【短編】きっと、本気の恋だった。


「そんな、子供の頃の話です。今は円と一緒にいられたら、それで満足なんです。十分なんです」


「大切な存在なんだな。……それならより良い」


「ええ、大切な存在です」


より良い、とは何のことだろうか。

首を傾げながらも二人で最近のことを話していた。

お父様が思っていたよりも陽気で、よく笑うこと。

スコーンが好きなこと。

お父様のことを色々と知ることができた。

店の前のポプラの葉がひらひら舞っている。


「そろそろ出ようか。見せたいものがあるんだ」


お父様が腰を上げる。

はい、と私も立ち上がった。


──────


どこへ行くのだろう。

歩いて十五分ほど経ったところで、私は首を傾げた。

特に何か話していた訳ではないけれど、カフェで話が弾みすぎたのか、沈黙が続く今が息苦しい。

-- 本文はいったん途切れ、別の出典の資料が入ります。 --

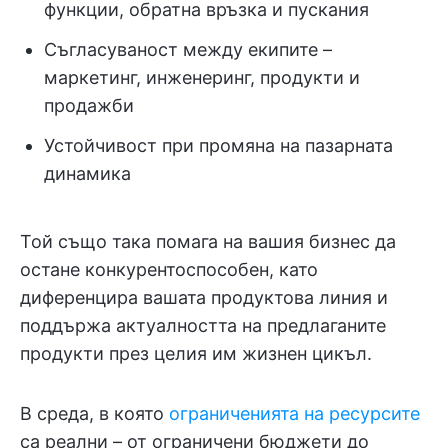
функции, обратна връзка и пускания
Съгласуваност между екипите –
маркетинг, инженеринг, продукти и
продажби
Устойчивост при промяна на пазарната
динамика
Той също така помага на вашия бизнес да
остане конкурентоспособен, като
диференцира вашата продуктова линия и
поддържа актуалността на предлаганите
продукти през целия им жизнен цикъл.
В среда, в която
ограниченията на ресурсите
са реални – от ограничени бюджети до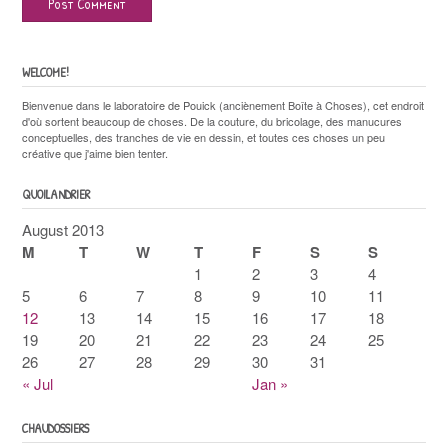
WELCOME!
Bienvenue dans le laboratoire de Pouick (anciènement Boîte à Choses), cet endroit
d'où sortent beaucoup de choses. De la couture, du bricolage, des manucures
conceptuelles, des tranches de vie en dessin, et toutes ces choses un peu
créative que j'aime bien tenter.
QUOILANDRIER
August 2013
M
T
W
T
F
S
S
1
2
3
4
5
6
7
8
9
10
11
12
13
14
15
16
17
18
19
20
21
22
23
24
25
26
27
28
29
30
31
« Jul
Jan »
CHAUDOSSIERS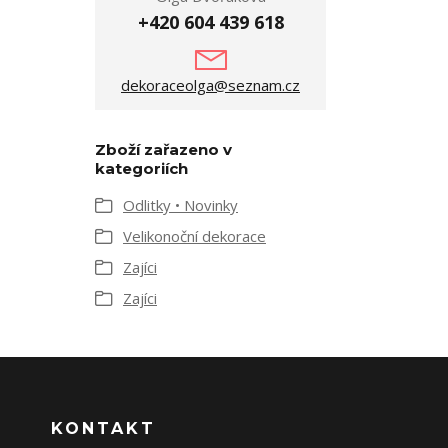
+420 604 439 618
dekoraceolga@seznam.cz
Zboží zařazeno v
kategoriích
Odlitky • Novinky
Velikonoční dekorace
Zajíci
Zajíci
KONTAKT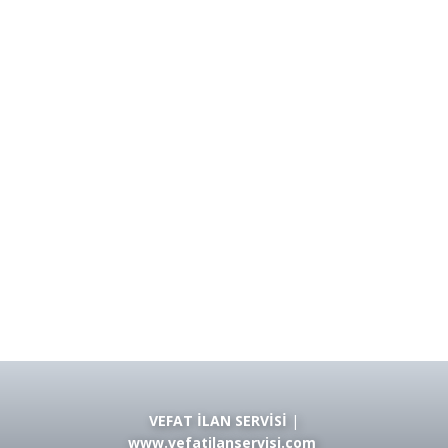
VEFAT İLAN SERVİSİ
|
www.vefatilanservisi.com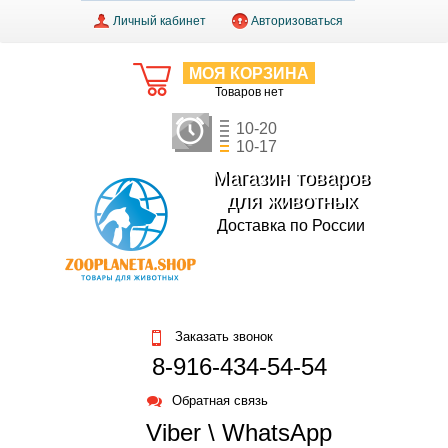
Личный кабинет
Авторизоваться
МОЯ КОРЗИНА
Товаров нет
10-20
10-17
Магазин товаров
для животных
Доставка по России
Заказать звонок
8-916-434-54-54
Обратная связь
Viber \ WhatsApp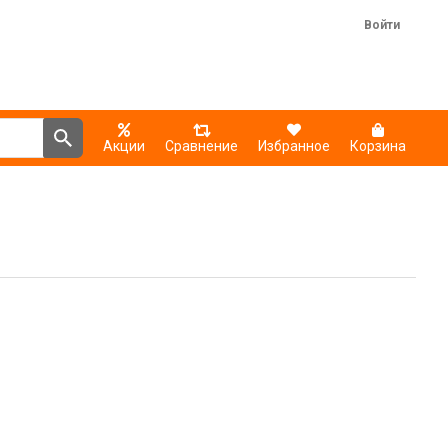
Войти
Акции
Сравнение
Избранное
Корзина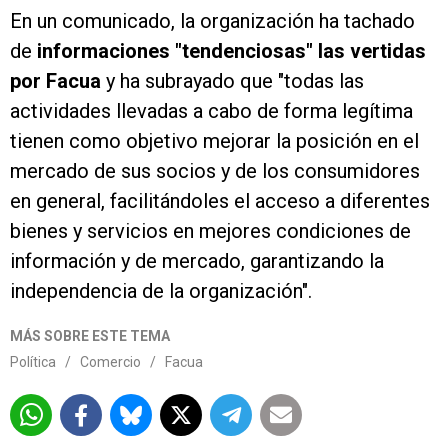
En un comunicado, la organización ha tachado
de
informaciones "tendenciosas" las vertidas
por Facua
y ha subrayado que "todas las
actividades llevadas a cabo de forma legítima
tienen como objetivo mejorar la posición en el
mercado de sus socios y de los consumidores
en general, facilitándoles el acceso a diferentes
bienes y servicios en mejores condiciones de
información y de mercado, garantizando la
independencia de la organización".
MÁS SOBRE ESTE TEMA
Política
/
Comercio
/
Facua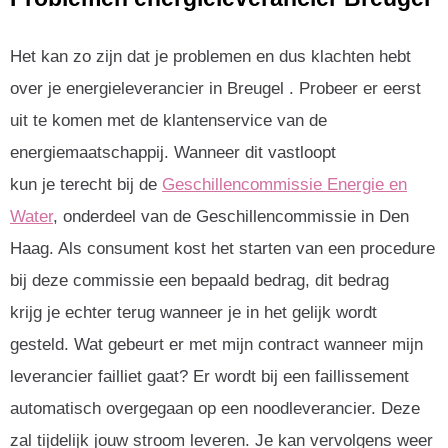
Het kan zo zijn dat je problemen en dus klachten hebt
over je energieleverancier in Breugel . Probeer er eerst
uit te komen met de klantenservice van de
energiemaatschappij. Wanneer dit vastloopt
kun je terecht bij de
Geschillencommissie Energie en
Water
, onderdeel van de Geschillencommissie in Den
Haag. Als consument kost het starten van een procedure
bij deze commissie een bepaald bedrag, dit bedrag
krijg je echter terug wanneer je in het gelijk wordt
gesteld. Wat gebeurt er met mijn contract wanneer mijn
leverancier failliet gaat? Er wordt bij een faillissement
automatisch overgegaan op een noodleverancier. Deze
zal tijdelijk jouw stroom leveren. Je kan vervolgens weer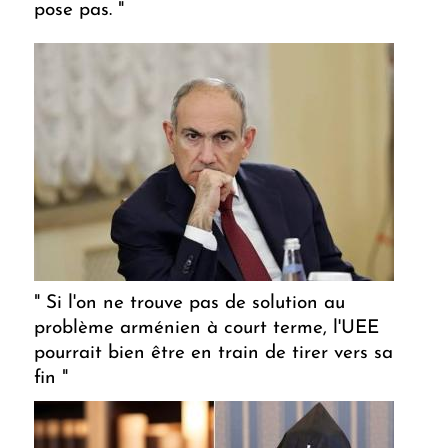
pose pas. "
" Si l'on ne trouve pas de solution au
problème arménien à court terme, l'UEE
pourrait bien être en train de tirer vers sa
fin "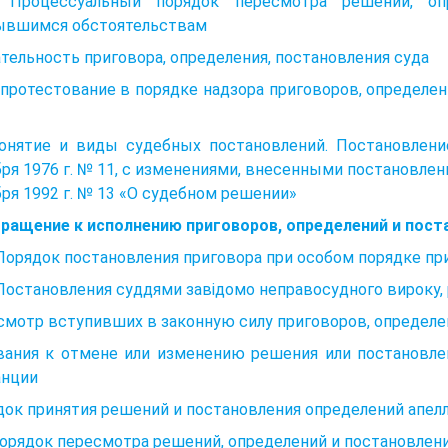
 Процессуальный порядок пересмотра решений, оп
ывшимся обстоятельствам
тельность приговора, определения, постановления суда
Опротестование в порядке надзора приговоров, определе
Понятие и виды судебных постановлений. Постановлени
ря 1976 г. № 11, с изменениями, внесенными постановлени
ря 1992 г. № 13 «О судебном решении»
бращение к исполнению приговоров, определений и пост
 Порядок постановления приговора при особом порядке п
 Постановления суддями завідомо неправосудного вироку, 
мотр вступивших в законную силу приговоров, определе
вания к отмене или изменению решения или постановле
анции
док принятия решений и постановления определений апе
Порядок пересмотра решений, определений и постановле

たった少しの時間にかなり貪欲になってしまったみたいだ。

時計台が見えた。


「琴羽、あちらを」


お父様が手で一方向を示す。

五メートル先。

その先に、円がいた。


「円…!」


珍妙だが不思議と似合っている銀髪。

時計台の傍だというのに、腕時計を忙しなく見ている姿にクスリと笑った。

でも。


「いけませんわお父様、今日は円は外出しては駄目なのです」


怪しい人物がいないかと辺りを見回していると、お父様が私の肩にポンと手を置いた。


「よく見ているんだ──私の人形よ」


よく知っている低い冷たい声に怯えるより早く、私の目に信じられないような光景が飛び込んできた。


円の後ろに黒い車────────。


「円ーーーーーーっ!!!」


駆け出した足と、歪んだ視界──。